|Jul/Aug 2015 Fiction|
Photography by Lydia Selk
You were an electric corpse that first time around, stifling and rigid. And it took a too-long-time to realize you had two hearts. The first one, that did all the daily chores and crossed off lists and regulated body functions and exchanged witticisms in restaurants and planned out your day. Then the other one. The discolored one, like a deep-purple-plum at the bottom and a gushing-red-popsicle at the top.
While my effort could never be called into question, still how I fumbled with the thing. Love came in a box I couldn't open, and now that I'm done with it and want to return it, I can't manage to stuff it back in, even as the world moved along, oblivious, and even as we progressed and fucked and fucked things up as best we could. Spring makes sketches upon the world in anticipation of that season of great renewal (and thus great death). Brush strokes of birds and long, dotted-in snakes, and swift blots of insects and algaes, as we populated our own house with hereditary miscreants. Two, to be precise, pounding along floors and speaking always at high volumes.
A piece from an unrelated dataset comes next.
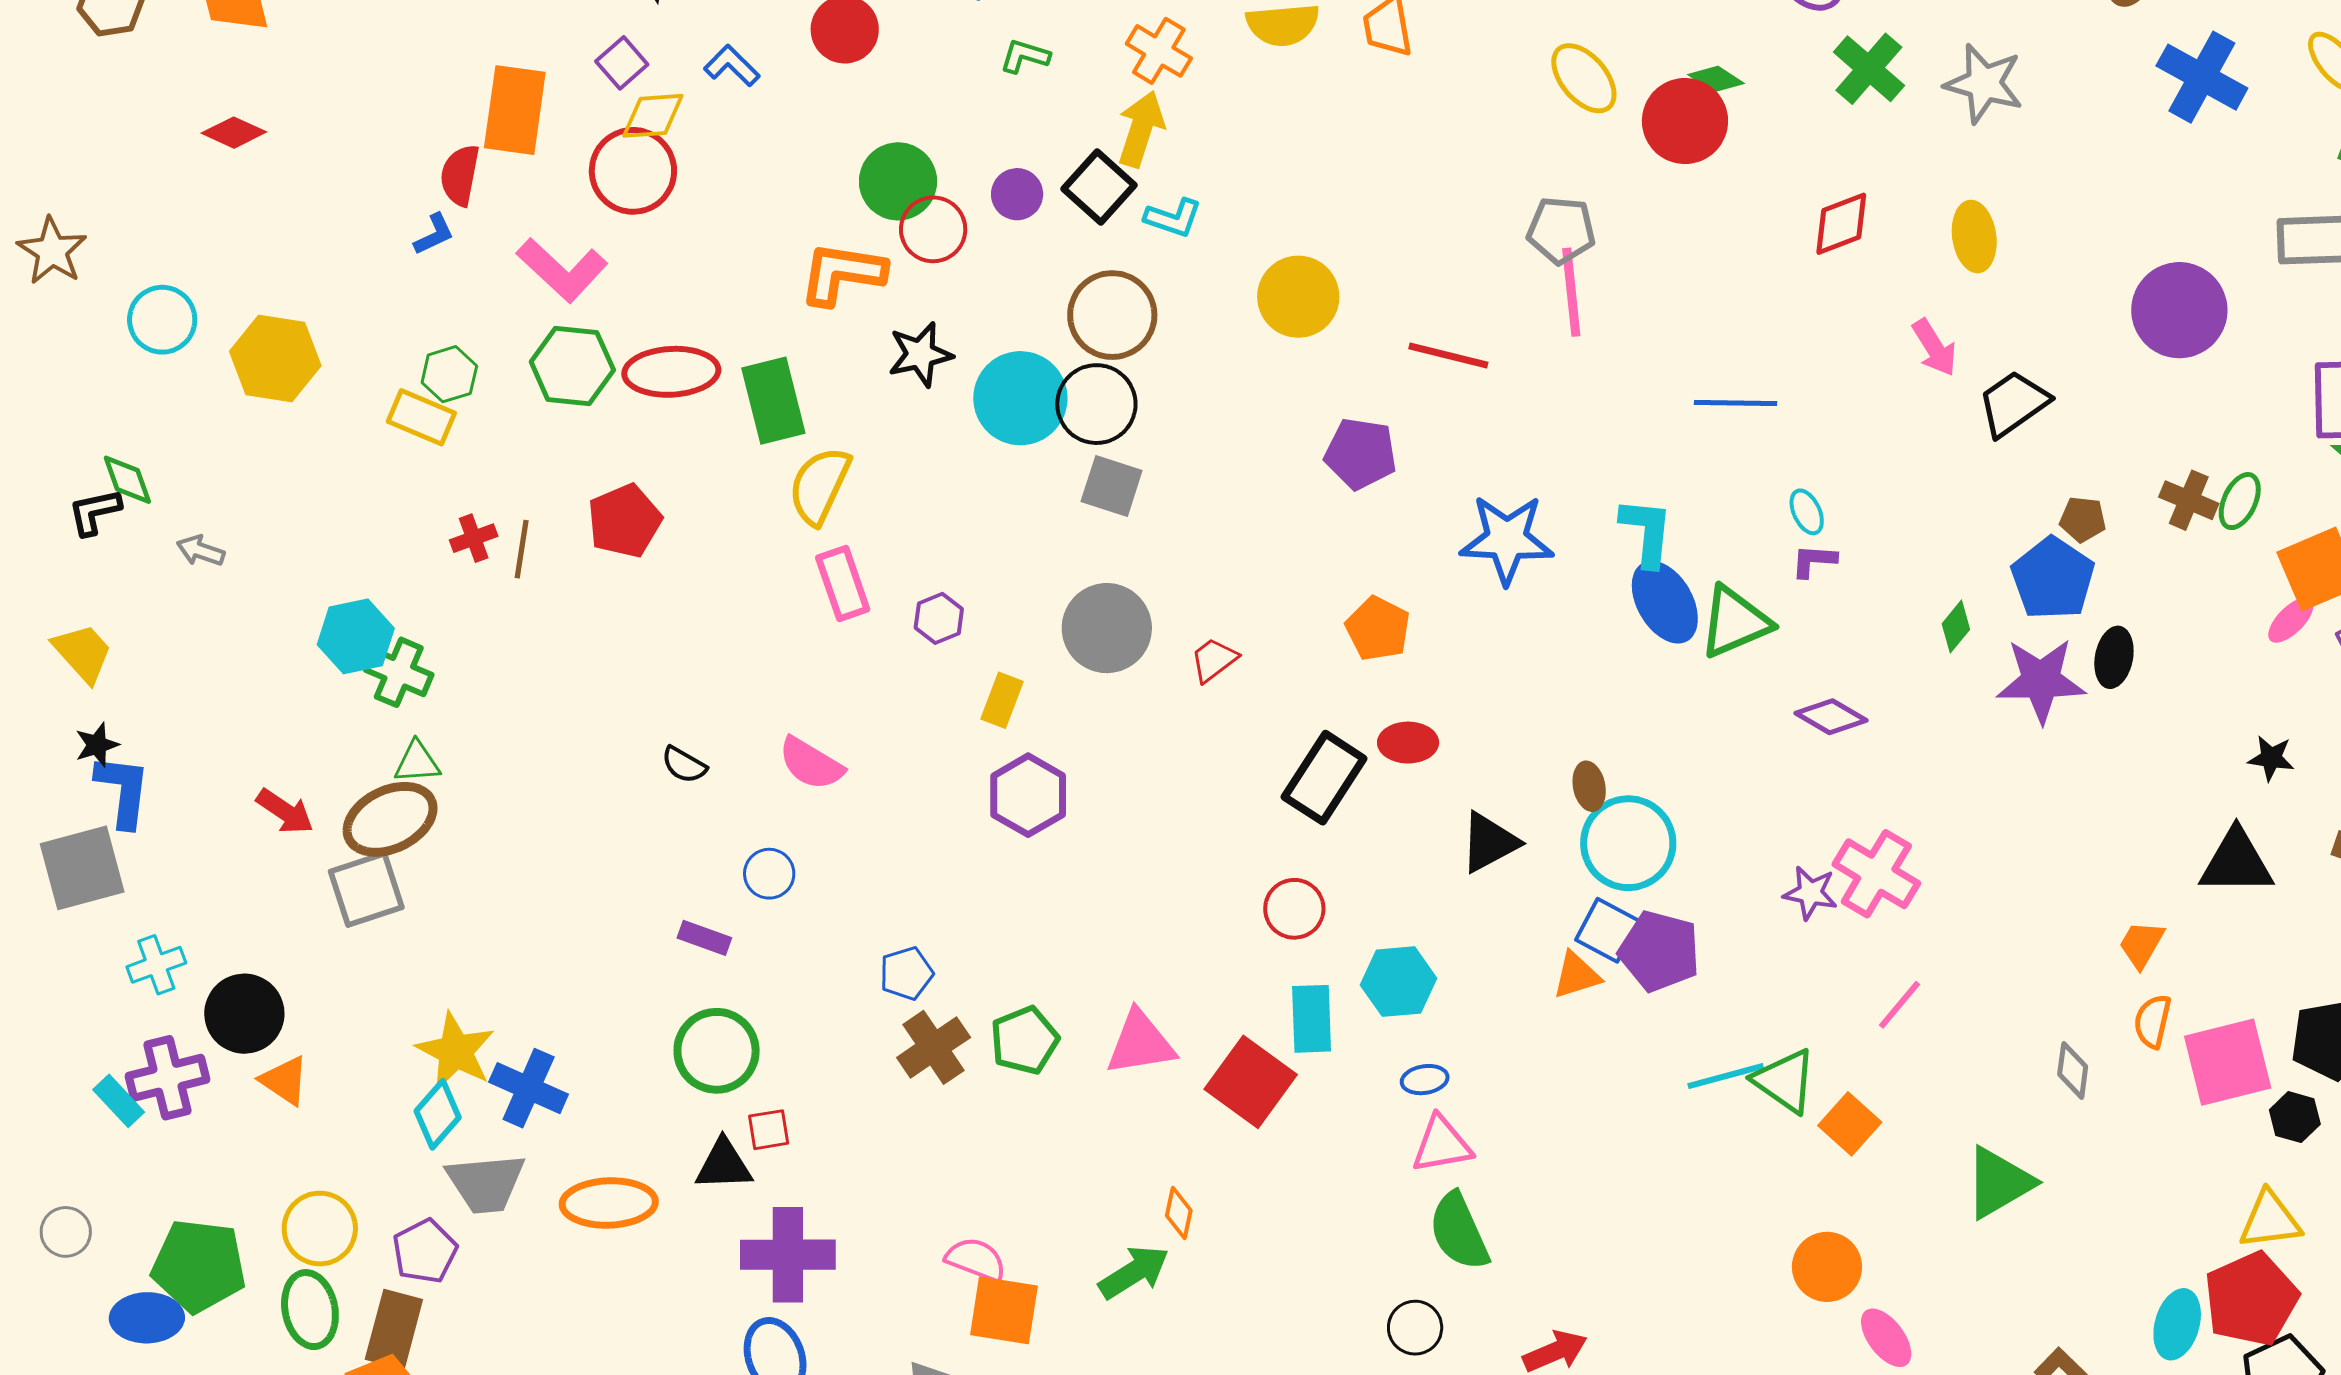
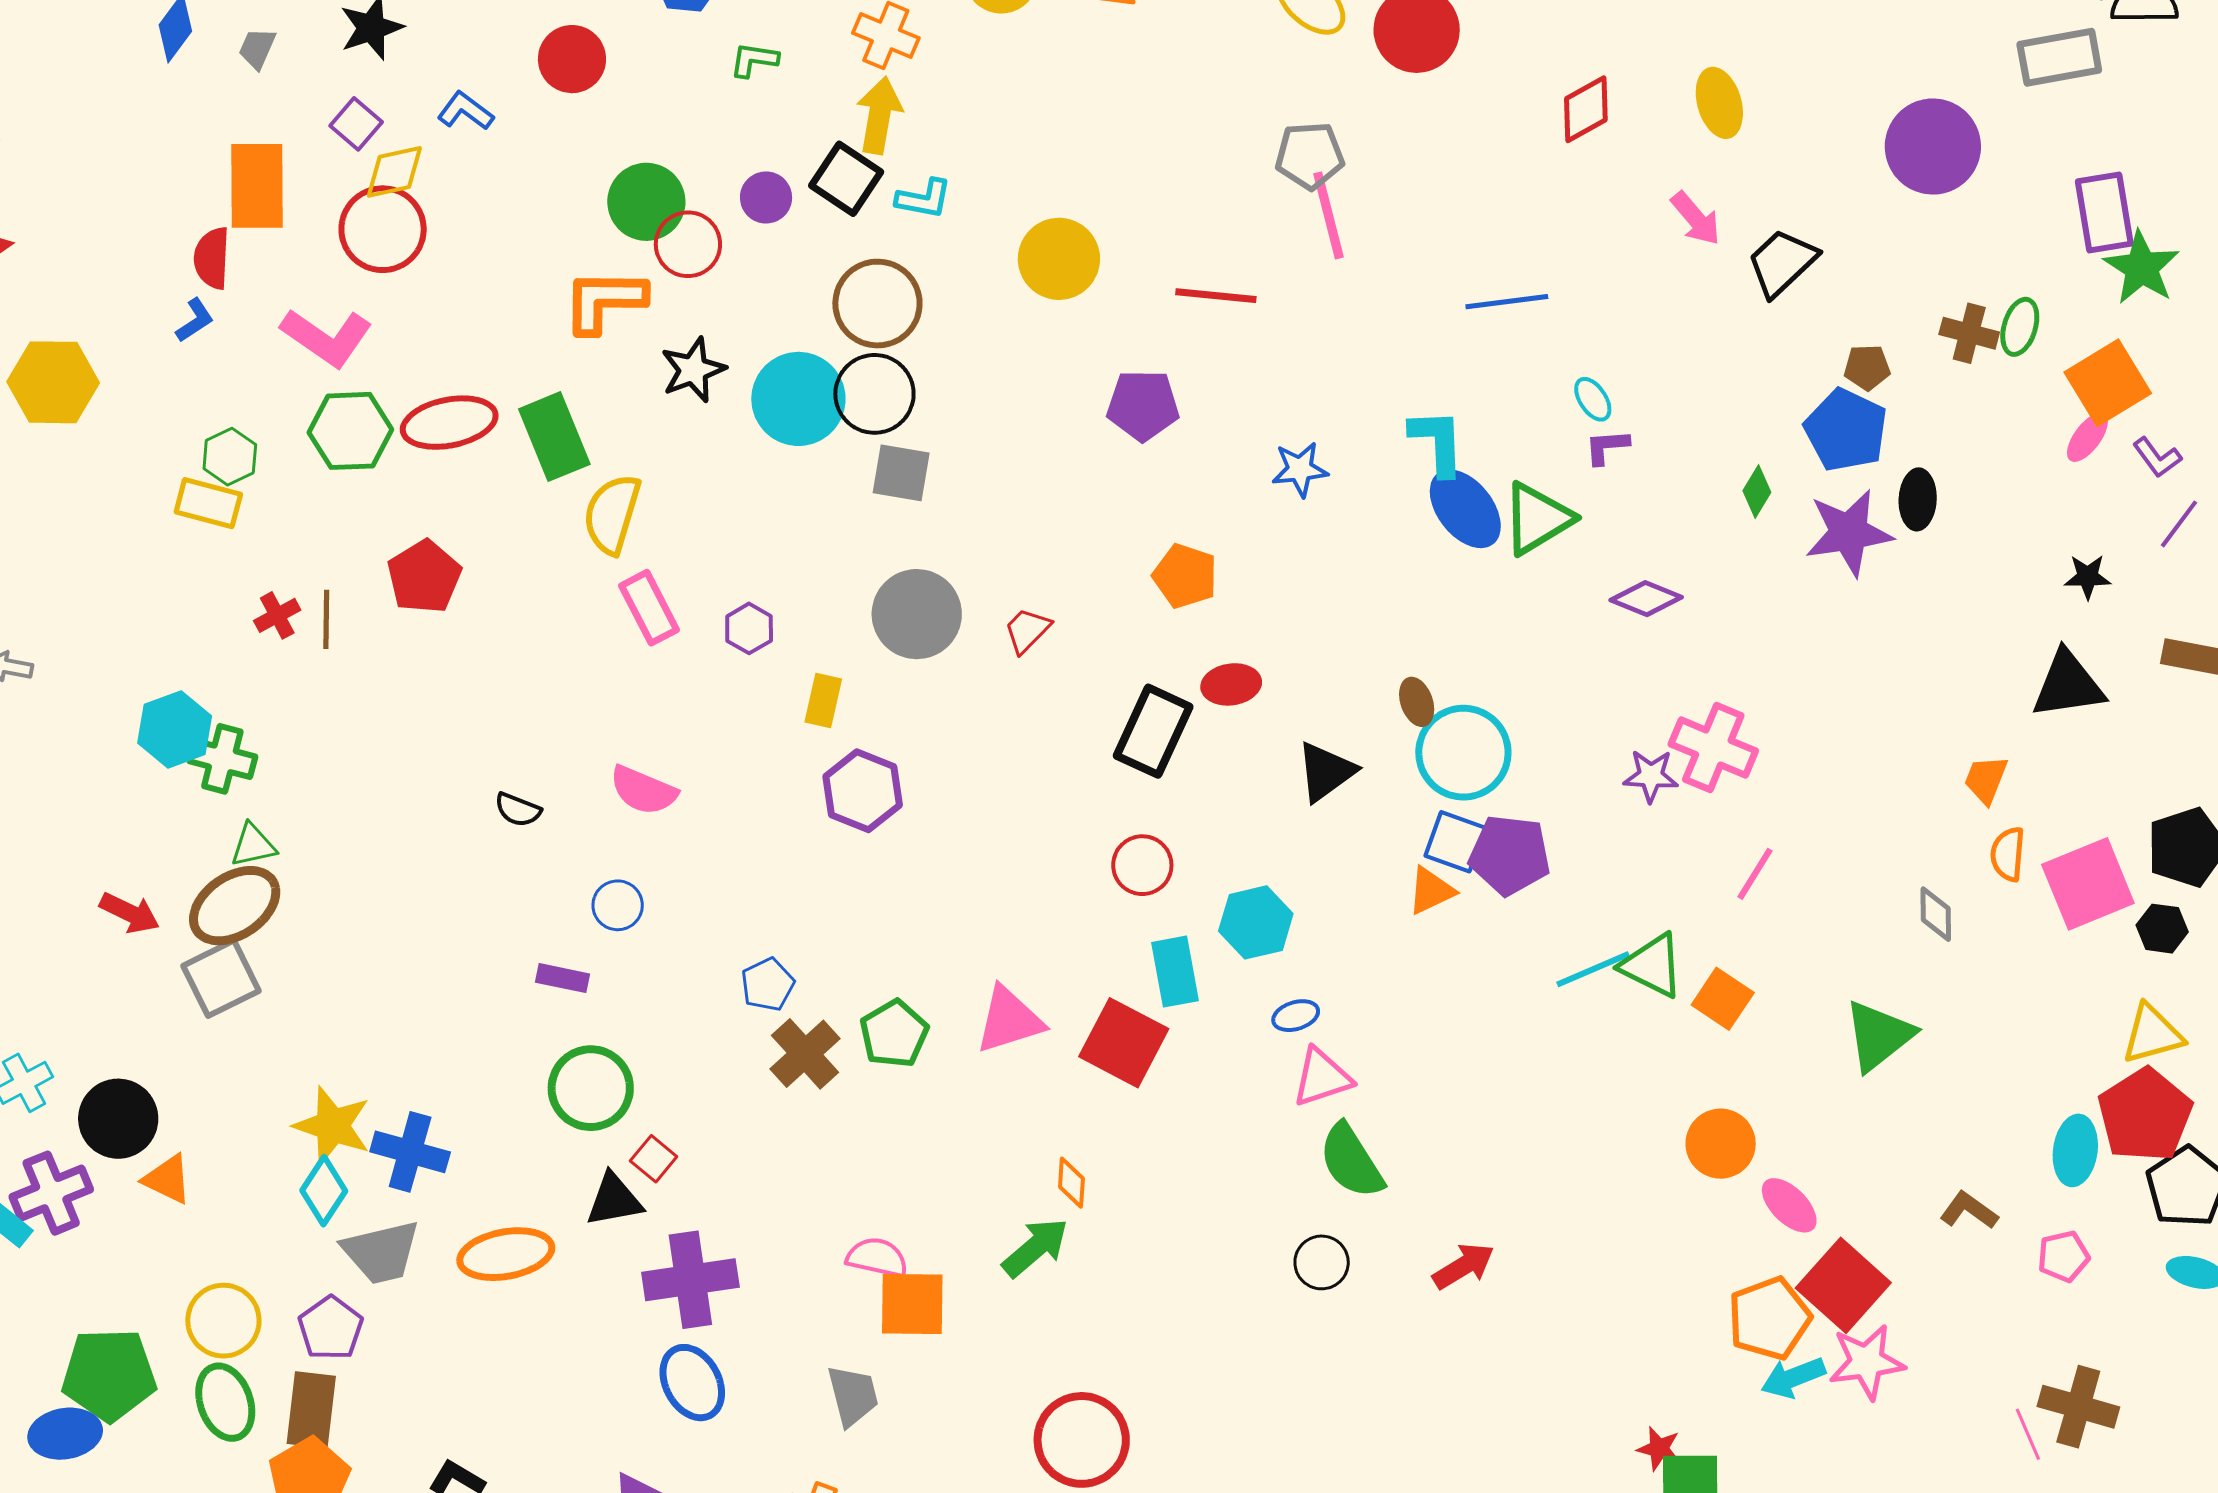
yellow hexagon: (275, 358) -> (53, 382), moved
blue star: (1507, 539) -> (1300, 469), size x0.6
red square: (769, 1130) -> (654, 1159), turned -33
On a certain sad day, I'm wandering through the house wondering what happened to my well-structured life, as the littlest one runs screaming and naked out of a bedroom, and you on your hands and knees, chatting with your mother and scrubbing the shower. There's an immense storm of grape-colored rain pounding on the tin roof, and so I head for the porch to be soothed. Strange it took storms to quiet my tempestuous insides.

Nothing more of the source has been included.